If you've had enough of everything that's going on down here on Earth, you might be looking to relocate.

You're wouldn't be alone in that - Elon Musk has been pretty vocal about his desire to get people to Mars, but the Red Planet has a notoriously unfriendly atmosphere for human life.

That's why this new development is so interesting, as astronomers have discovered a potentially habitable planet.

NASA/JPL-Caltech/R. Hurt (Caltech-IPAC)/PA
NASA/JPL-Caltech/R. Hurt (Caltech-IPAC)/PA

Named Gliese 12 b (not the catchiest, but we can work on that), it's an Earth-like planet with the potential to support human life.

It orbits its host star every 12.8 days, and is comparable in size to Venus - meaning it's slightly smaller than Earth.

It's got an estimated surface temperature of 42C, which is pretty good as it's lower than most of the 5,000-odd exoplanets confirmed so far (FYI, exoplanets are planets outside of the solar system).

So far, so good - but don't start packing your bags just yet, as there are a few catches.

The biggest is that Gliese 12 b is 40 light-years away from Earth, meaning you can't exactly hop on a plane to get there.

The other pretty big problem is astronomers are unsure what the planet's atmosphere looks like - if it has one at all. This is crucial to know because it would tell us if it can maintain temperatures suitable for liquid water - and possibly life - to happily exist on the surface.

Sure, those seem like rather huge issues to overcome, but the discovery is still a massively exciting one.

Masayuki Kuzuhara, a project assistant professor at the Astrobiology Centre in Tokyo, who co-led one research team with Akihiko Fukui, said: “We’ve found the nearest, transiting, temperate, Earth-size world located to date.

NASA/JPL-Caltech/R. Hurt (Caltech-IPAC)/PA
NASA/JPL-Caltech/R. Hurt (Caltech-IPAC)/PA

“Although we don’t yet know whether it possesses an atmosphere, we’ve been thinking of it as an exo-Venus, with similar size and energy received from its star as our planetary neighbour in the solar system.”

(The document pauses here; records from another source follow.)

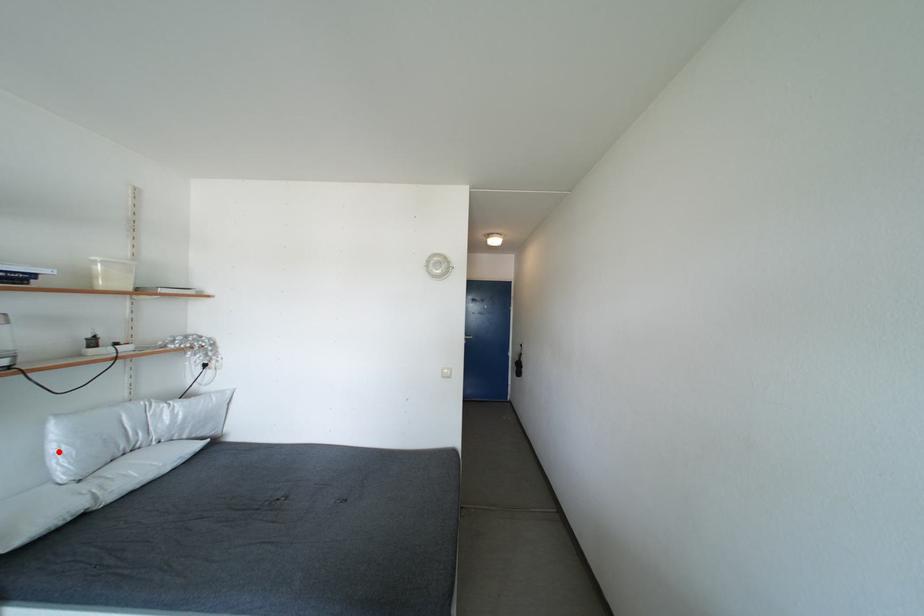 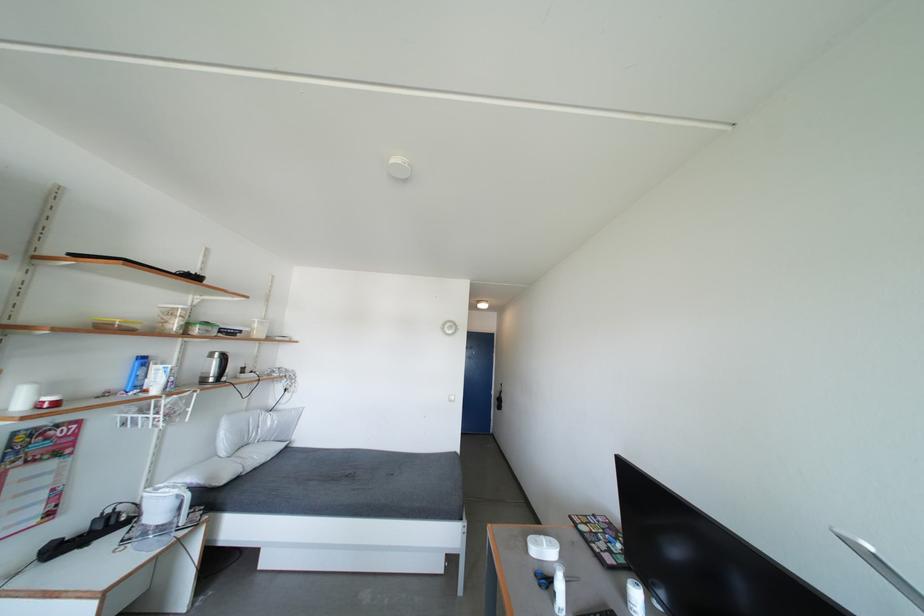 Where in the second image is the point corresponding to the highlighted location from the first image?

(228, 439) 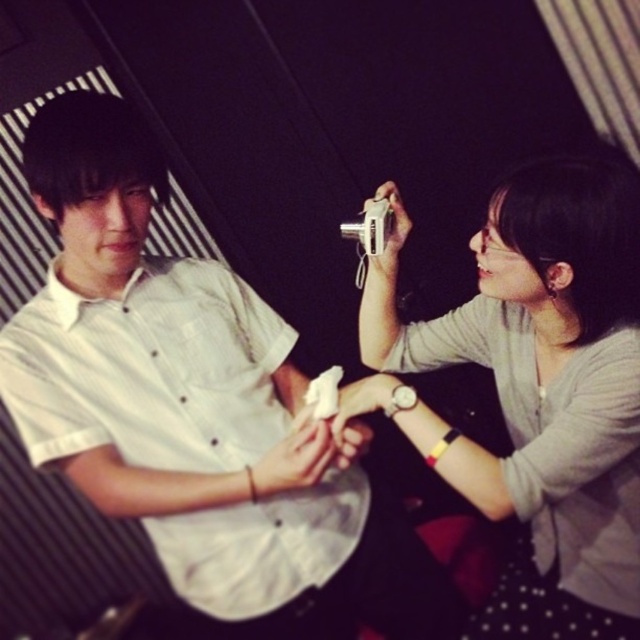 The height and width of the screenshot is (640, 640). Identify the location of white matte shirt at center. (170, 381).

I want to click on white matte shirt at center, so click(x=170, y=381). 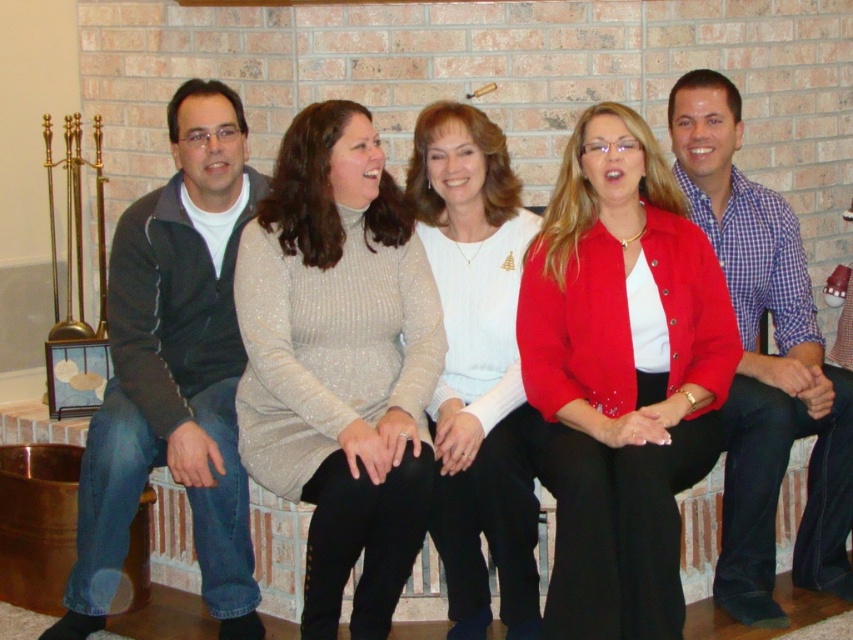 Question: Is black matte jacket at left below white glittery sweater at center?

Choices:
 (A) yes
 (B) no

Answer: (B)

Question: Can you confirm if black matte jacket at left is bigger than white glittery sweater at center?

Choices:
 (A) no
 (B) yes

Answer: (B)

Question: Among these objects, which one is farthest from the camera?

Choices:
 (A) sparkly beige sweater at center
 (B) white glittery sweater at center
 (C) black matte jacket at left

Answer: (C)

Question: Is matte red jacket at center smaller than white glittery sweater at center?

Choices:
 (A) no
 (B) yes

Answer: (A)

Question: Which object is closer to the camera taking this photo?

Choices:
 (A) white glittery sweater at center
 (B) sparkly beige sweater at center
 (C) matte red jacket at center
 (D) black matte jacket at left

Answer: (C)

Question: Which point is closer to the camera?

Choices:
 (A) sparkly beige sweater at center
 (B) matte red jacket at center

Answer: (B) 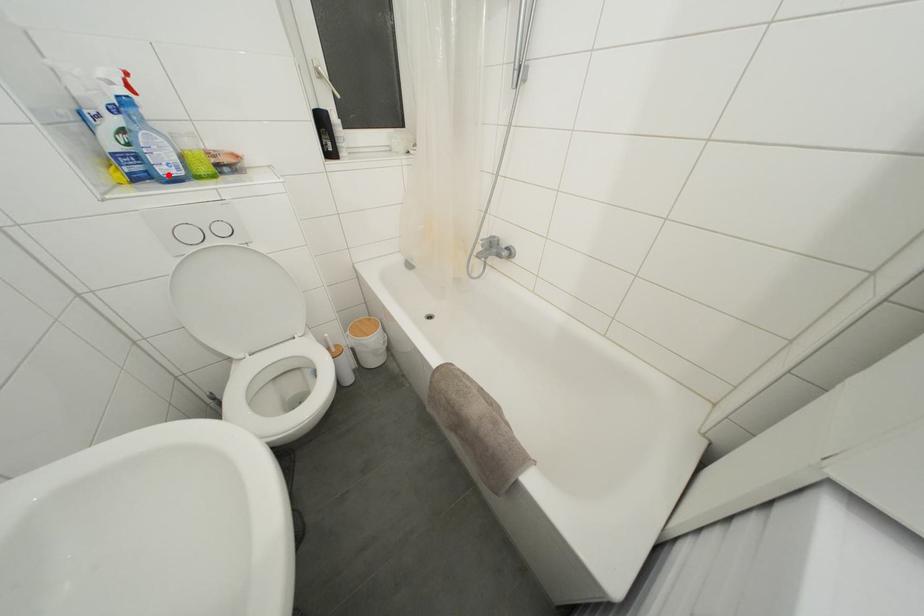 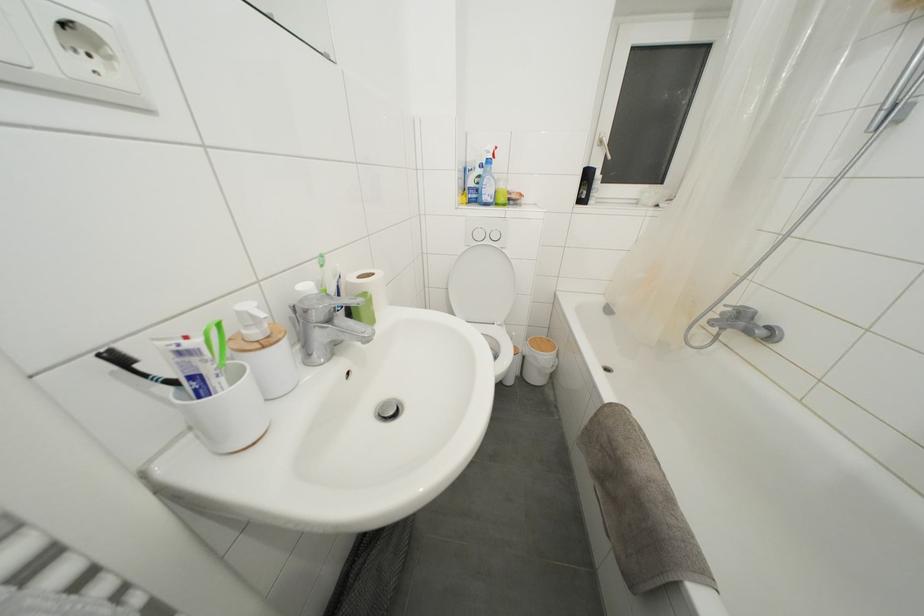 Question: A red point is marked in image1. In image2, is the corresponding 3D point closer to the camera or farther? Reply with the corresponding letter.

Choices:
 (A) The corresponding 3D point is closer.
 (B) The corresponding 3D point is farther.

Answer: (A) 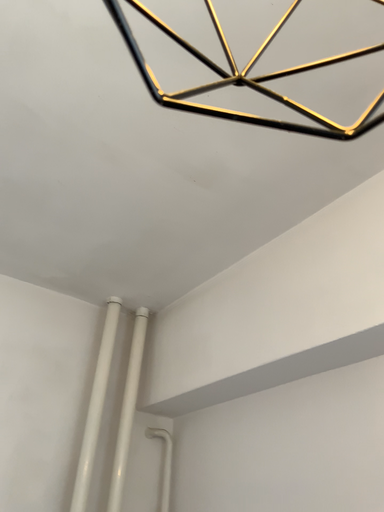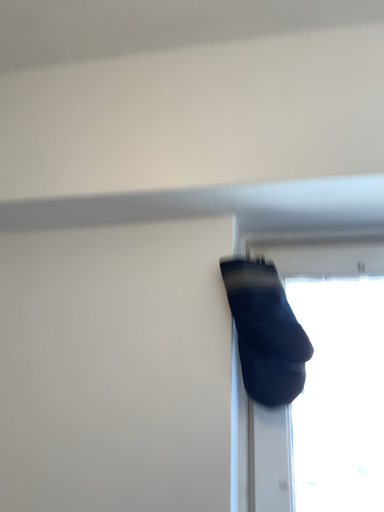 Question: How did the camera likely rotate when shooting the video?

Choices:
 (A) rotated downward
 (B) rotated upward

Answer: (A) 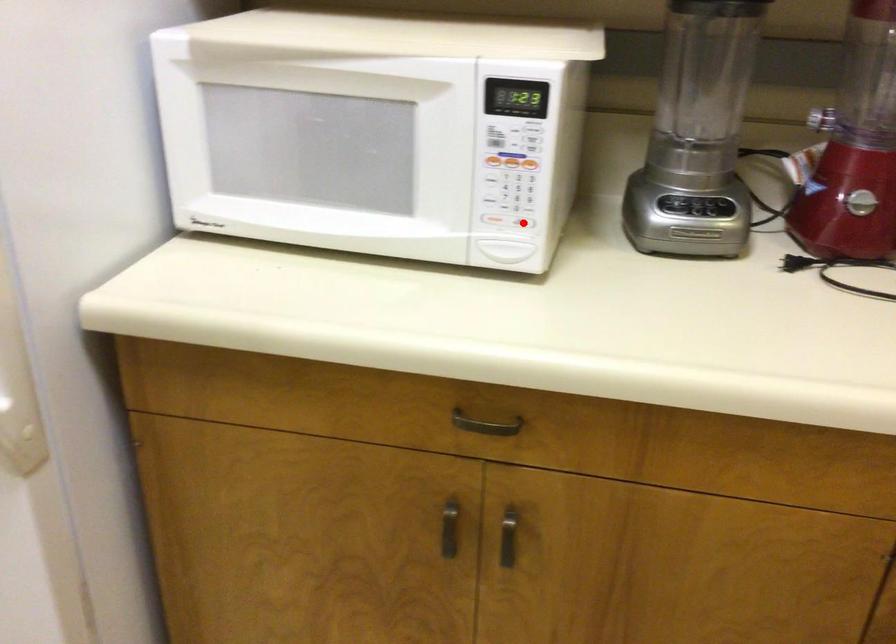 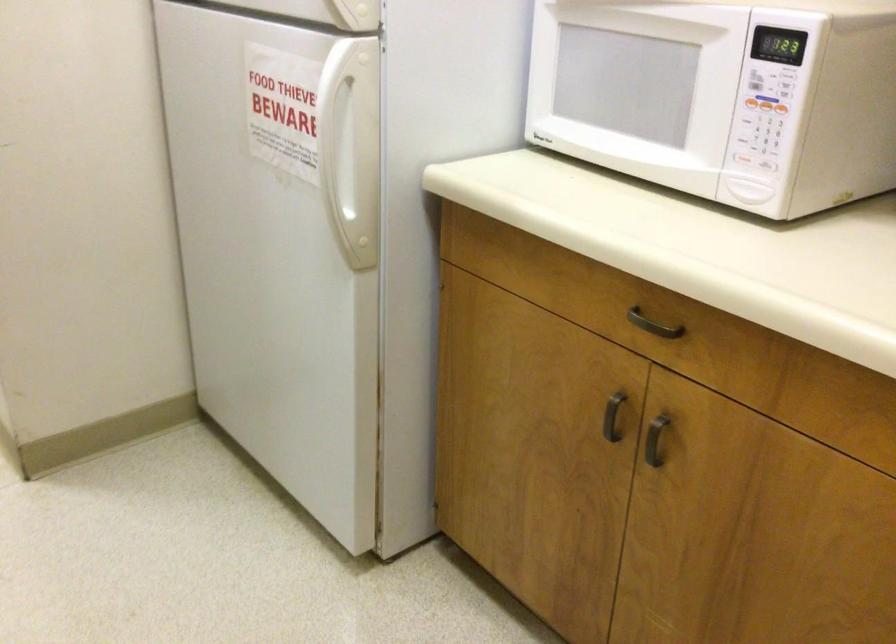 The point at the highlighted location is marked in the first image. Where is the corresponding point in the second image?

(764, 164) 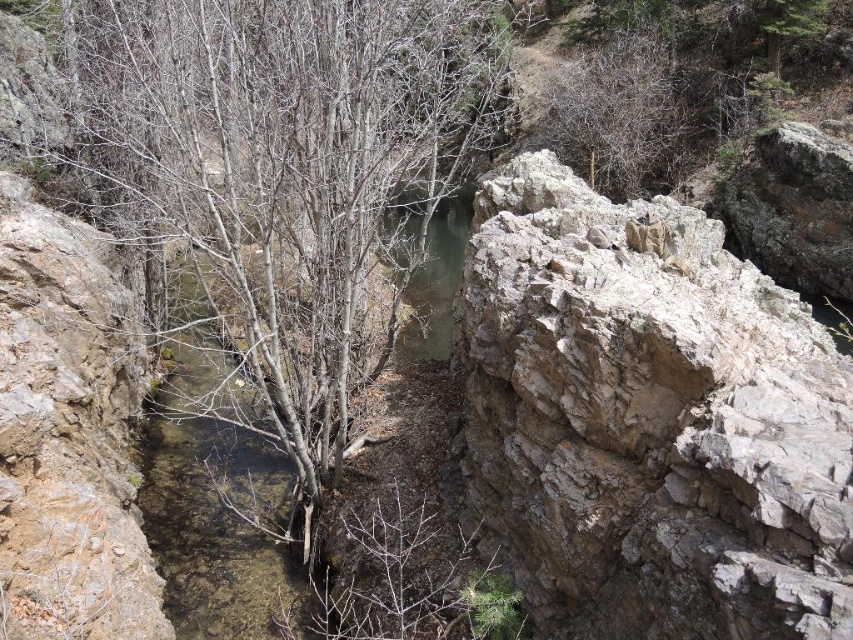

The University of Warwick’s Professor Thomas Wilson, a physicist, was involved in the discovery, and said: “This is a really exciting discovery and will help our research into planets similar to Earth.

“Sadly, this planet is a little far away for us to experience it more closely. The light we are seeing now is from 40 years ago – that’s how long it has taken to reach us here on Earth.

“Planets like Gliese 12 b are few and far between, so for us to be able to examine one this closely and learn about its atmosphere and temperature is very rare."

The teams used observations by NASA's TESS (Transiting Exoplanet Survey Satellite) to help make the discovery.

It could now be set to be studied closer by the James Webb Space Telescope.